Switching to cyclosporine ophthalmic solution 0.09% improves signs and symptoms in patients with DED

In adults with dry eye disease that was not adequately controlled with cyclosporine ophthalmic emulsion 0.05%, switching to cyclosporine ophthalmic solution 0.09% was associated with statistically significant improvements in both signs and symptoms of dry eye over 12 weeks, according to a study.

The single-arm, open-label trial, included adults with a history and clinical diagnosis of dry eye disease for at least 3 months who had previously been treated with cyclosporine ophthalmic emulsion 0.05% but continued to experience insufficient disease control. Patients administered 1 drop of cyclosporine ophthalmic solution 0.09% in both eyes twice daily for 12 weeks.

A total of 124 patients were included in the intent-to-treat population. Mean changes from baseline in total corneal fluorescein staining and mSANDE scores were statistically significant at weeks 4, 8, and 12 (P < 0.0001 for all time points).
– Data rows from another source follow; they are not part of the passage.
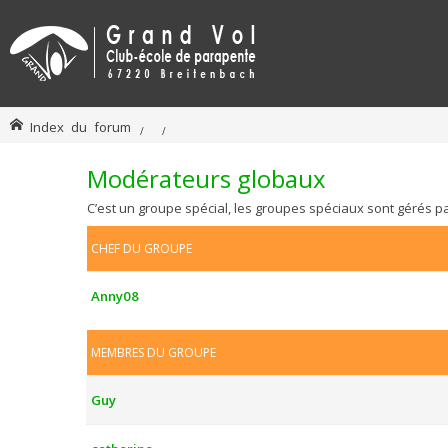
Index du forum
Modérateurs globaux
C’est un groupe spécial, les groupes spéciaux sont gérés p
CHEF DU GROUPE
Anny08
MEMBRES DU GROUPE
Guy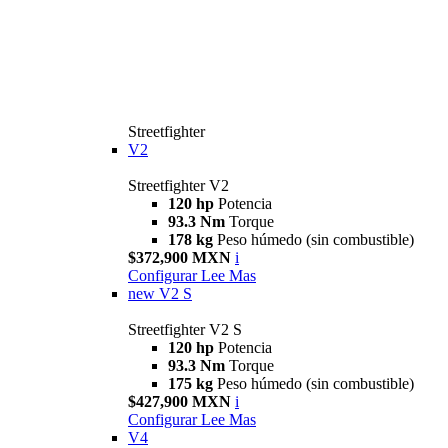
Streetfighter
V2
Streetfighter V2
120 hp
Potencia
93.3 Nm
Torque
178 kg
Peso húmedo (sin combustible)
$372,900 MXN
i
Configurar
Lee Mas
new
V2 S
Streetfighter V2 S
120 hp
Potencia
93.3 Nm
Torque
175 kg
Peso húmedo (sin combustible)
$427,900 MXN
i
Configurar
Lee Mas
V4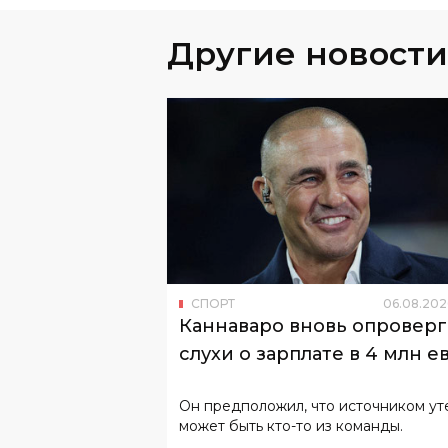
Другие новости
СПОРТ
06
.
08
.
202
Каннаваро вновь опроверг
слухи о зарплате в 4 млн е
Он предположил, что источником ут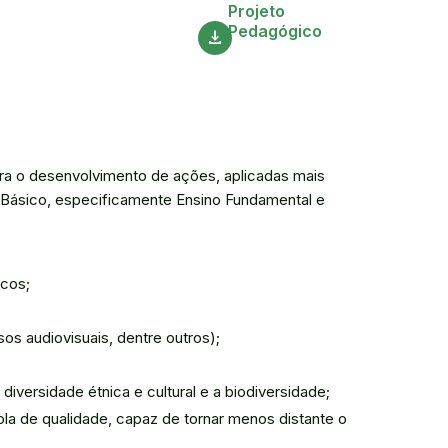
Acesse
Projeto
Pedagógico
download
ara o desenvolvimento de ações, aplicadas mais
o Básico, especificamente Ensino Fundamental e
icos;
os audiovisuais, dentre outros);
versidade étnica e cultural e a biodiversidade;
a de qualidade, capaz de tornar menos distante o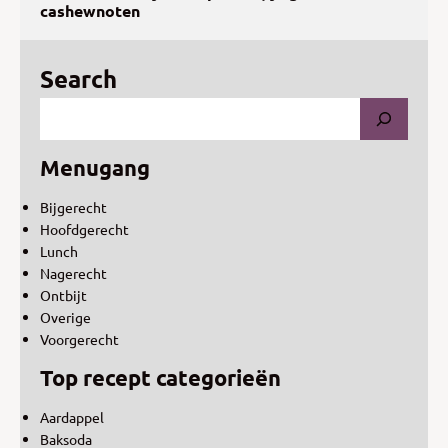
cashewnoten
Search
Menugang
Bijgerecht
Hoofdgerecht
Lunch
Nagerecht
Ontbijt
Overige
Voorgerecht
Top recept categorieën
Aardappel
Baksoda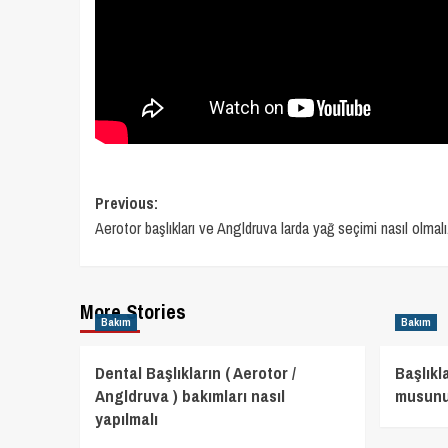
Post
Previous:
Aerotor başlıkları ve Angldruva larda yağ seçimi nasıl olmalı.
navigation
More Stories
Bakım
Bakım
Dental Başlıkların ( Aerotor /
Başlıkl
Angldruva ) bakımları nasıl
musun
yapılmalı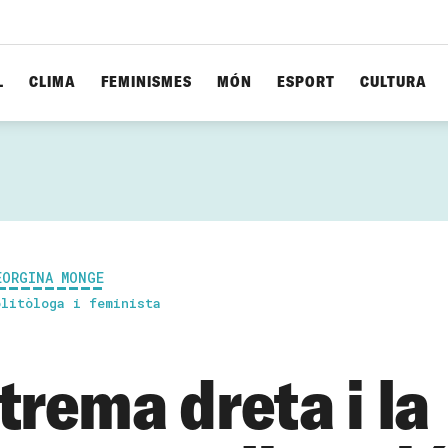
L
CLIMA
FEMINISMES
MÓN
ESPORT
CULTURA
EORGINA MONGE
olitòloga i feminista
trema dreta i la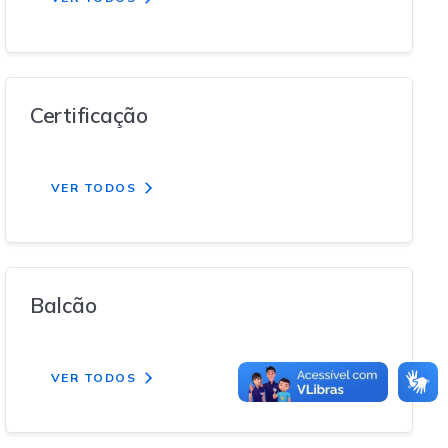
Certificação
VER TODOS
Balcão
VER TODOS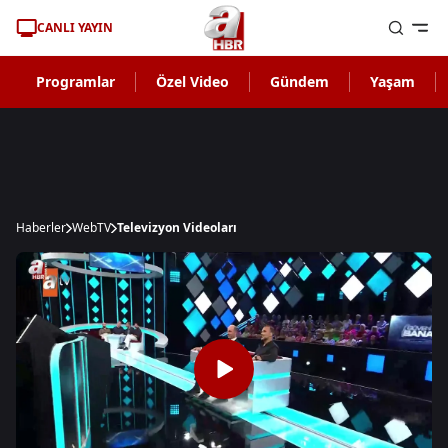
CANLI YAYIN
Programlar
Özel Video
Gündem
Yaşam
Haberler
WebTV
Televizyon Videoları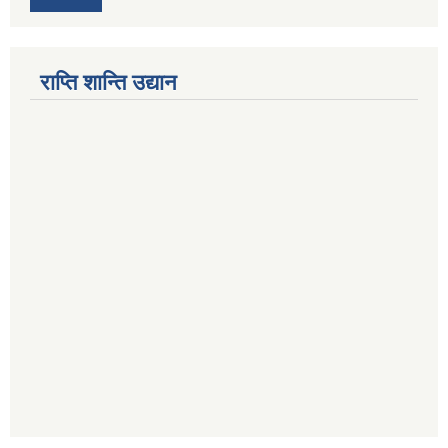
राप्ति शान्ति उद्यान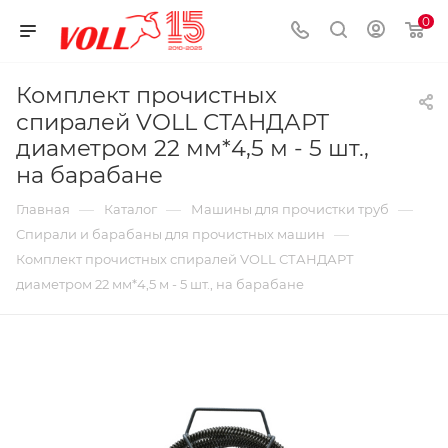
0
Комплект прочистных
спиралей VOLL СТАНДАРТ
диаметром 22 мм*4,5 м - 5 шт.,
на барабане
—
—
—
Главная
Каталог
Машины для прочистки труб
—
Спирали и барабаны для прочистных машин
Комплект прочистных спиралей VOLL СТАНДАРТ
диаметром 22 мм*4,5 м - 5 шт., на барабане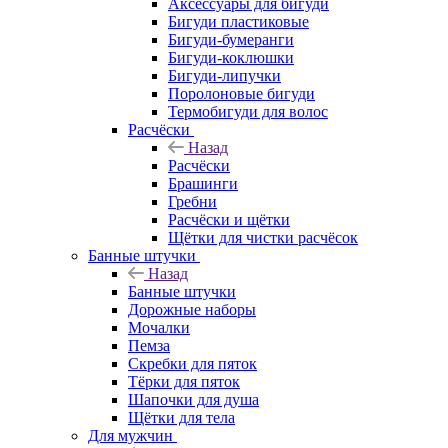
Аксессуары для бигуди
Бигуди пластиковые
Бигуди-бумеранги
Бигуди-коклюшки
Бигуди-липучки
Поролоновые бигуди
Термобигуди для волос
Расчёски
Назад
Расчёски
Брашинги
Гребни
Расчёски и щётки
Щётки для чистки расчёсок
Банные штучки
Назад
Банные штучки
Дорожные наборы
Мочалки
Пемза
Скребки для пяток
Тёрки для пяток
Шапочки для душа
Щётки для тела
Для мужчин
By week 12, statistically significant improvements from baseline were also observed in total conjunctival staining score, central corneal fluorescein staining score, Schirmer test score, and frequency of artificial tear use (P ≤ 0.0029). In addition, 69.4% of patients reported a preference for cyclosporine ophthalmic solution 0.09%.

Reference
Johnston J, Adler R, Hessen M, et al. Effect of Cyclosporine Ophthalmic Solution 0.09% on Signs and Symptoms of Dry Dye Disease in Patients Inadequately Controlled on Cyclosporine Ophthalmic Emulsion 0.05%: Results from a Single-Arm, Open-Label, Phase 4 Study. Clin Ophthalmol. 2026;20:583071. doi: 10.2147/OPTH.S583071. PMID: 41809208; PMCID: PMC12968827.